Although it’s always 5 o’clock somewhere on terra firma, the same can’t be said for a full moon. Thus, we’ll have to look elsewhere to attempt to explain what, at least to these eyes, was a remarkably contentious sports car race. The carnage began in the first corner when the No. 01 Cadillac Racing and the No. 24 BMW GTPs got together and continued at a sometimes-frantic pace.

 

Examples? Indeed, the battle for the GTD win was finally settled when the No. 57 Mercedes nudged the No. 78 Lamborghini in what, at least in Winward Racing Mercedes-AMG driver Philip Ellis’ opinion, was a case of tit-for-tat after an earlier coming together saw Loris Spinelli in the Forte Racing Powered by USRT Lambo move ahead of the Mercedes.

 

Apart from the obvious fact that lots of “alpha” race car drivers were battling to be leaders of their particular packs (i.e., classes), it’s hard to explain. Certainly, Turn 1 on the IMS road course invites bold (not to say desperate) overtaking maneuvers given that two, three and even four cars can run side-by-side before braking and funneling into a narrower, one-line, right-hand corner immediately followed by a left-hander.

 

And while there is less bottleneck in the approach to the other obvious overtaking spot, Turn 7, the race saw plenty of “action” on the remaining turns and straightaways.

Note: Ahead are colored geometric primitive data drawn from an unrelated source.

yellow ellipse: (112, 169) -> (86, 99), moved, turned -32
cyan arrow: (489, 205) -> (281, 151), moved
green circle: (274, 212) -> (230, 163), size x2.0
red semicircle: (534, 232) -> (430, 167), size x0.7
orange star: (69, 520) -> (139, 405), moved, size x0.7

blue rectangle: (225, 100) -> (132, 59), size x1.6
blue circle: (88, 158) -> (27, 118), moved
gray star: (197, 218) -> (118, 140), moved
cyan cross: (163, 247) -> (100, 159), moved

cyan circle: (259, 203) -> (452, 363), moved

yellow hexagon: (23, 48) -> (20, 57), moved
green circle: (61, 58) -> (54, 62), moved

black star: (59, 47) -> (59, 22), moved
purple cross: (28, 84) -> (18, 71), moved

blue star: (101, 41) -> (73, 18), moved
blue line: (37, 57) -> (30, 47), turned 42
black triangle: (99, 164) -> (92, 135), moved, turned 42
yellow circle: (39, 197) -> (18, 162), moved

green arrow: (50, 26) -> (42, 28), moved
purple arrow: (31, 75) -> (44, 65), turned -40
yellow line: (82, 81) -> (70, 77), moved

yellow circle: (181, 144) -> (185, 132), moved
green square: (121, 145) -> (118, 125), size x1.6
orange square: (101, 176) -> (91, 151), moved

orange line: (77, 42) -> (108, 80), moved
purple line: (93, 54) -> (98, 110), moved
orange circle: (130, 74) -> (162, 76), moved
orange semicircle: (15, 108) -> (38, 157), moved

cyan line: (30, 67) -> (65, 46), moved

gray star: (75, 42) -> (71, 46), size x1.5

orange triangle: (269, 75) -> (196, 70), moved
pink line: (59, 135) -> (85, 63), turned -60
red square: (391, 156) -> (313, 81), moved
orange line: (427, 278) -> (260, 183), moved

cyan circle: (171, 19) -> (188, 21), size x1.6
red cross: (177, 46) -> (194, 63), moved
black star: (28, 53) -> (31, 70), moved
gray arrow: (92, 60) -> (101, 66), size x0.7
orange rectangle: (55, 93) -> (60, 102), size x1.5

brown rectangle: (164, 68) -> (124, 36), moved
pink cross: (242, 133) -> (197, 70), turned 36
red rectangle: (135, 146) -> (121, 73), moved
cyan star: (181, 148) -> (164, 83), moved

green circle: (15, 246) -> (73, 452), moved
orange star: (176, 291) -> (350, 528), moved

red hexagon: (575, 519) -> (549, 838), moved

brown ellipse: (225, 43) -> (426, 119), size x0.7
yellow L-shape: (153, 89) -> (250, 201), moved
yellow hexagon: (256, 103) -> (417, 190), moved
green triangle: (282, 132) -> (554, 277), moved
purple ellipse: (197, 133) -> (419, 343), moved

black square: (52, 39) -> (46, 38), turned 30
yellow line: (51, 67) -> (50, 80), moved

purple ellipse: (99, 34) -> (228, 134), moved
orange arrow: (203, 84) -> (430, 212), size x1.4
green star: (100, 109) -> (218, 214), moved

In the end, the action likely stemmed from 48 cars in five classes, doing battle on a 2.439-mile road course … and suggests that when the WeatherTech Championship returns to IMS for a six-hour enduro next year, the operative word will be “endurance.”

 

Out-Penske-ing Penske

 

The 1-2 finish for the Porsche Penske Motorsport Porsche 963s on the Roger Penske-owned Indianapolis Motor Speedway could hardly have been better scripted. Penske drivers were in control of the race virtually from start to finish, leading nearly 75 percent of the 113 laps. The operative word there is “virtually,” as Pipo Derani in the No. 31 Whelen Engineering Cadillac V-Series.R pulled a march on the two Penskes by sprinting ahead of them as the field was resetting under a full-course yellow on Lap 36.

 

Turns out someone at Action Express Racing had gotten up pretty early on Sunday morning and committed every paragraph of the IMSA rulebook to memory, or at least the one that states that cars may overtake cars in front of them that do not react in a timely fashion when Race Control calls for a class split.

 

So, when the two Penskes lollygagged behind the safety car during the class split, Derani made the two easiest overtakes of his career to grab the lead of the race. It wasn’t destined to last, as the speed of the Penske Porsches proved too much for Derani and the Cadillac. But it isn’t every day that a competitor gets the dibs on one of Roger Penske’s teams when it comes to the fine print.

 

And it sets up an incredible GTP championship battle for the finale next month at Michelin Raceway Road Atlanta, where five cars are realistically still in the hunt.